Still, the EP “expects” Turkey to avoid becoming a “safe haven for Russian capital and investments” and “encourages Turkey to close its airspace to Russian aircraft.”
Handle Sweden and Finland’s NATO membership “in good faith”
The EP “calls on the Turkish Government to handle Finland’s and Sweden’s NATO membership applications in good faith, to engage constructively in efforts to solve possible outstanding issues in line with EU values and legal requirements and to refrain from exerting any undue pressure in this process”.
In terms of the Common Foreign and Security Policy, the EP states that Turkey is the country least aligned with the EU, achieving a rate of 14%, and “has clashed with the EU’s priorities in recent years (…) as regards the Caucasus, Syria, Libya and Iraq”.
Bu the recent rapprochement between Armenia and Turkey is considered a “highly positive development”, while the EP also “welcomes Turkey’s diplomatic efforts to normalize relations with various countries in the Middle East, especially Israel.”

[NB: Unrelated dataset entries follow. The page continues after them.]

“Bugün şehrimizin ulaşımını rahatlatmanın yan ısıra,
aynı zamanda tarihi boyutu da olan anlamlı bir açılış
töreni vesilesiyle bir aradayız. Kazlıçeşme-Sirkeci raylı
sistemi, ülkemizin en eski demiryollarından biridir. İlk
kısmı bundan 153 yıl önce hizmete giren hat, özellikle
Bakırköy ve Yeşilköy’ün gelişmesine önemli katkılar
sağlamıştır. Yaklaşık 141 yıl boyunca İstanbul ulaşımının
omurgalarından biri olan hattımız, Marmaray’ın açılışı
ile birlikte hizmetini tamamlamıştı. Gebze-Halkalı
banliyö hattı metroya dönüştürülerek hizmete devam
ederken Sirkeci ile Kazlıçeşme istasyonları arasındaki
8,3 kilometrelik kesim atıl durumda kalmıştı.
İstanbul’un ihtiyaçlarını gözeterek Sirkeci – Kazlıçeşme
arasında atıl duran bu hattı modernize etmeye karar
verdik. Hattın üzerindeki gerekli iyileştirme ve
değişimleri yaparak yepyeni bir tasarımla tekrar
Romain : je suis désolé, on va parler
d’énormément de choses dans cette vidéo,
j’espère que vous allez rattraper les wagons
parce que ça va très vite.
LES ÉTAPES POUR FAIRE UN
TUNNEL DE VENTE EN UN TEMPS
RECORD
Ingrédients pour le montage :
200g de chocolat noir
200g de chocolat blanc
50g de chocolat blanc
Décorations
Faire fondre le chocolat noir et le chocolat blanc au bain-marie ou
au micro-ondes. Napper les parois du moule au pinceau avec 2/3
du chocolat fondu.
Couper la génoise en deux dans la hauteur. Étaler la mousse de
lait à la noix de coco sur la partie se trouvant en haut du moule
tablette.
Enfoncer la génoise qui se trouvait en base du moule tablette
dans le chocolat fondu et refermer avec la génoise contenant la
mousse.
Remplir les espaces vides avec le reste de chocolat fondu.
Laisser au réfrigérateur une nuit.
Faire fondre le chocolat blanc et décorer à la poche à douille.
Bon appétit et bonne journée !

“New spike” of tensions in the Eastern Mediterranean
The parliament criticizes recent statements by Turkish officials disputing Greece’s sovereignty over some of its islands” as “counterproductive”, “condemns harassment by Turkish warships of research vessels performing surveys within the EEZ delimitated by the Republic of Cyprus” and Turkey’s “violation of Greek airspace”.
The EP “expresses its total solidarity with Greece and the Republic of Cyprus;
reaffirms the right of the Republic of Cyprus to enter into bilateral agreements on its EEZ and to explore and exploit its natural resources in full compliance with international law”.
Concerning Cyprus, the European Parliament repeats its known position and “calls on Turkey to abandon this unacceptable proposal for a two-state solution and to withdraw its troops from Cyprus”.
Turkish military interventions in Syria are “condemned” as violation of international law. The EP specifically “condemns the illegitimate transfer of Syrian refugees to northern Syria in order to reshape the demographic character of a mainly Kurdish area in Syria”, indicating its policy to establish autonomous regions within this country.
In Libya, Turkey is called “to commit to the peaceful solution under UN auspices and adhere to UN arms embargo”, while the MoU between the Libyan and Turkish governments on delimitation of maritime zones and on security and military cooperation “is condemned” again.
The parliament’s recommendations
The European Parliament is not very hopeful for the future of EU-Turkey relations. As mentioned above, the reopening of accession negotiations is out of question given the tensions between Brussels and Ankara.
The resolution proposes to place “normative issues” at the center of relations, referring to EU interventions into Turkish domestic policy and lawfare.
The parliament proposes to further financially support what it considers pro-democracy forces in Turkey. Besides calling on the European institutions to further develop approaches and avoid conflictive language towards Turkey, the parliament calls on the European External Action Service “to intensify transatlantic dialogue and cooperation with the Biden administration with regard to relations with Turkey”.
Highly concerned with the situation of the Turkish economy, the EP notes the Commission’s creation of a Turkey investment platform and demands its full alignment with foreign policy.
In sum, the European Parliament in its majority confirms the standing EU perception of Turkey as a necessary partner with adversarial interests.